Deep Learning ‘ahem’ detector

dnautics · on Nov 9, 2016

Badly needed: something that removes coughing from classical music

gaur · on Nov 9, 2016

Relevant: http://www.davegrossman.net/gould/

savanaly · on Nov 9, 2016

Terrific, hilarious page. I'm in the camp that likes glenn's humming though.

dnautics · on Nov 9, 2016

I like his humming, too, but at the risk of making a heretical statement, it would certainly be nice to have both options.

Biganon · on Nov 9, 2016

Does it work with Keith Jarrett as well?

frag · on Nov 9, 2016

the neural network is just like a baby brain. If it is fed with Keith Jarret, yes it will also learn to deal with that

a_t48 · on Nov 9, 2016

Hah. I work with the owner of that site. Unless this is dave?

petercooper · on Nov 9, 2016

Hook this up to a shock collar and train yourself. Even better if it could detect "erm"s :-)

M_Grey · on Nov 9, 2016

How about just... a mild vibration on the wrist or something? Then again, at least, "AhAAAAHHHH" is more interesting than "Ahem".

annnnd · on Nov 9, 2016

Mild vibration wouldn't be enough, it has to be at least annoying, if not painful... I would buy it in a second though, as this approach is probably the easiest way to self-train the "uhm"s & similar out.

Any entrepreneurs around here? ;)

M_Grey · on Nov 9, 2016

No, but I can buy some dog anti-barking collars, and I'm willing to electrify some people... especially today.

annnnd · on Nov 9, 2016

Well then, if I start barking and can't stop, I'll contact you for sure!

M_Grey · on Nov 9, 2016

Good boy!

mnw21cam · on Nov 9, 2016

Useful for, like, "like".

greggman · on Nov 9, 2016

Random trivia: "ahem" is a cultural / language based thing.

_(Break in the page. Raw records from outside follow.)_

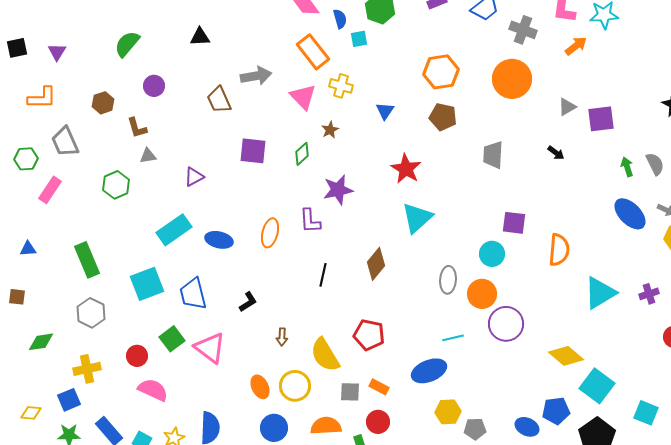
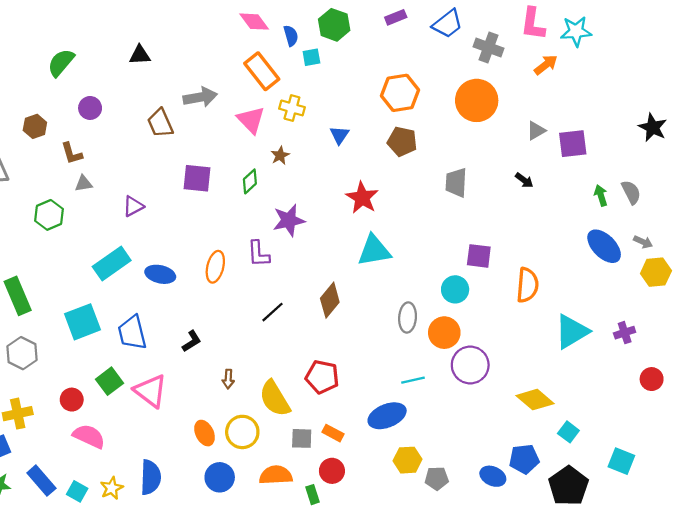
cyan triangle: (417, 218) -> (374, 251), turned 32
black line: (323, 275) -> (273, 312), turned 35
cyan square: (597, 386) -> (568, 432), size x0.6

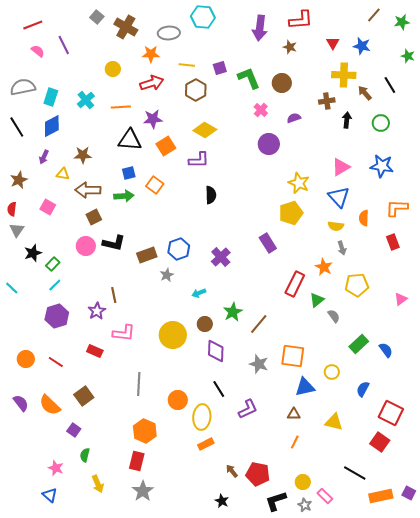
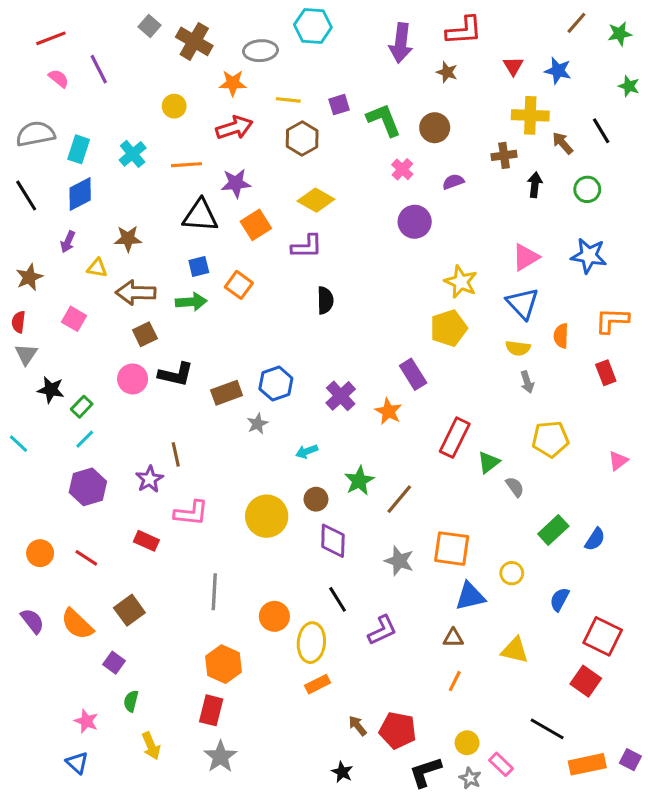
black star: (33, 253) -> (51, 390), turned 30
orange star: (324, 267) -> (388, 411), moved
blue semicircle: (386, 350) -> (595, 539), turned 70

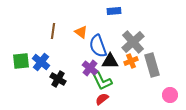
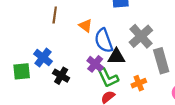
brown line: (53, 31) -> (55, 15), moved
green square: (21, 61) -> (22, 71), moved
orange cross: (131, 61) -> (139, 83), moved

Other languages use different "words" for "ahem". The same for grunting sounds. For example the sound people make when they need to push something very hard. It's cultural not natural. The sounds are different by culture.

jval43 · on Nov 9, 2016

And "huh" seems to be universal:

http://www.smithsonianmag.com/science-nature/everybody-almos...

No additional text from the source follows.